_Provided records_.
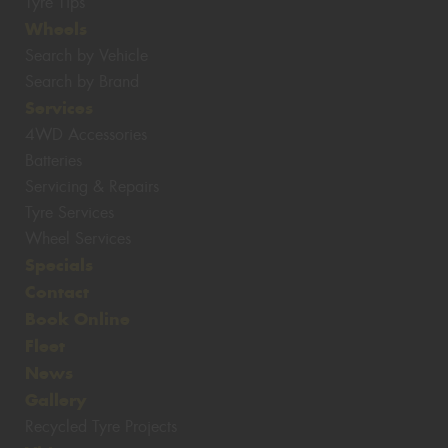
Tyre Tips
Wheels
Search by Vehicle
Search by Brand
Services
4WD Accessories
Batteries
Servicing & Repairs
Tyre Services
Wheel Services
Specials
Contact
Book Online
Fleet
News
Gallery
Recycled Tyre Projects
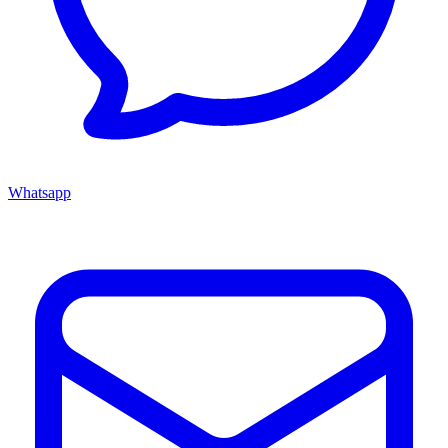
Whatsapp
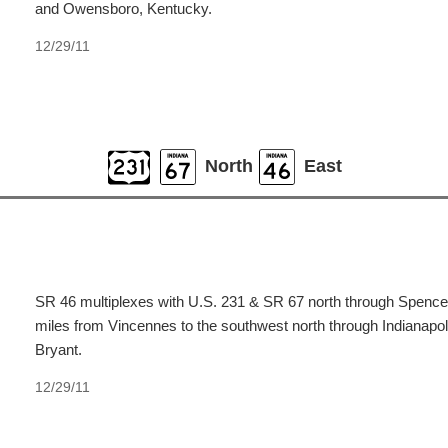
and Owensboro, Kentucky.
12/29/11
North
East
SR 46 multiplexes with U.S. 231 & SR 67 north through Spencer 
miles from Vincennes to the southwest north through Indianapol
Bryant.
12/29/11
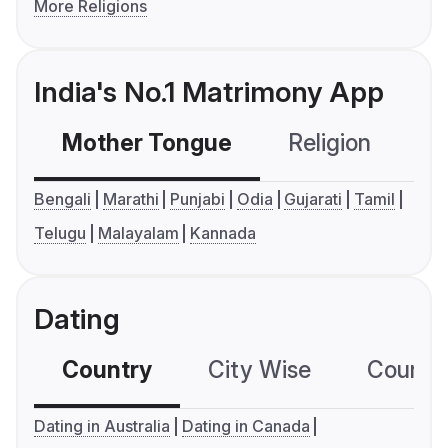
More Religions
India's No.1 Matrimony App
Mother Tongue
Religion
C
Bengali
Marathi
Punjabi
Odia
Gujarati
Tamil
Telugu
Malayalam
Kannada
Dating
Country
City Wise
Country
Dating in Australia
Dating in Canada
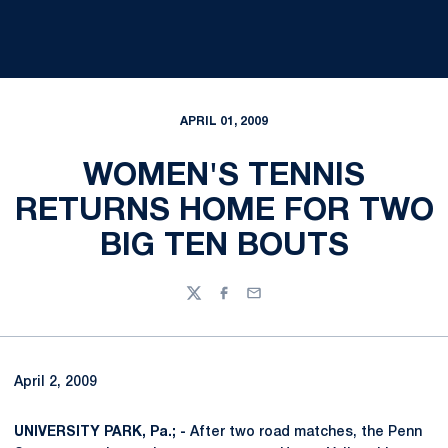
APRIL 01, 2009
WOMEN'S TENNIS
RETURNS HOME FOR TWO
BIG TEN BOUTS
Twitter
Facebook
Email
April 2, 2009
UNIVERSITY PARK, Pa.; -
After two road matches, the Penn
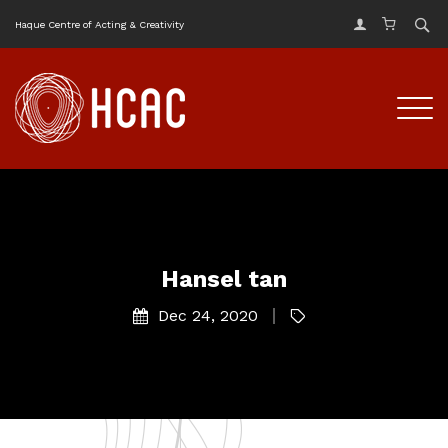
Haque Centre of Acting & Creativity
Hansel tan
Dec 24, 2020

_Task objective_.
Any pictures should be dropped; transcribe the rest of the records above exactly.

_Task answer_.
Tyre Tips
Wheels
Search by Vehicle
Search by Brand
Services
4WD Accessories
Batteries
Servicing & Repairs
Tyre Services
Wheel Services
Specials
Contact
Book Online
Fleet
News
Gallery
Recycled Tyre Projects
Whatsapp
and Owensboro, Kentucky.
12/29/11
North
East
SR 46 multiplexes with U.S. 231 & SR 67 north through Spencer 
miles from Vincennes to the southwest north through Indianapol
Bryant.
12/29/11
More Religions
India's No.1 Matrimony App
Mother Tongue
Religion
C
Bengali
Marathi
Punjabi
Odia
Gujarati
Tamil
Telugu
Malayalam
Kannada
Dating
Country
City Wise
Country
Dating in Australia
Dating in Canada
APRIL 01, 2009
WOMEN'S TENNIS
RETURNS HOME FOR TWO
BIG TEN BOUTS
Twitter
Facebook
Email
April 2, 2009
UNIVERSITY PARK, Pa.; -
After two road matches, the Penn
Haque Centre of Acting & Creativity
Hansel tan
Dec 24, 2020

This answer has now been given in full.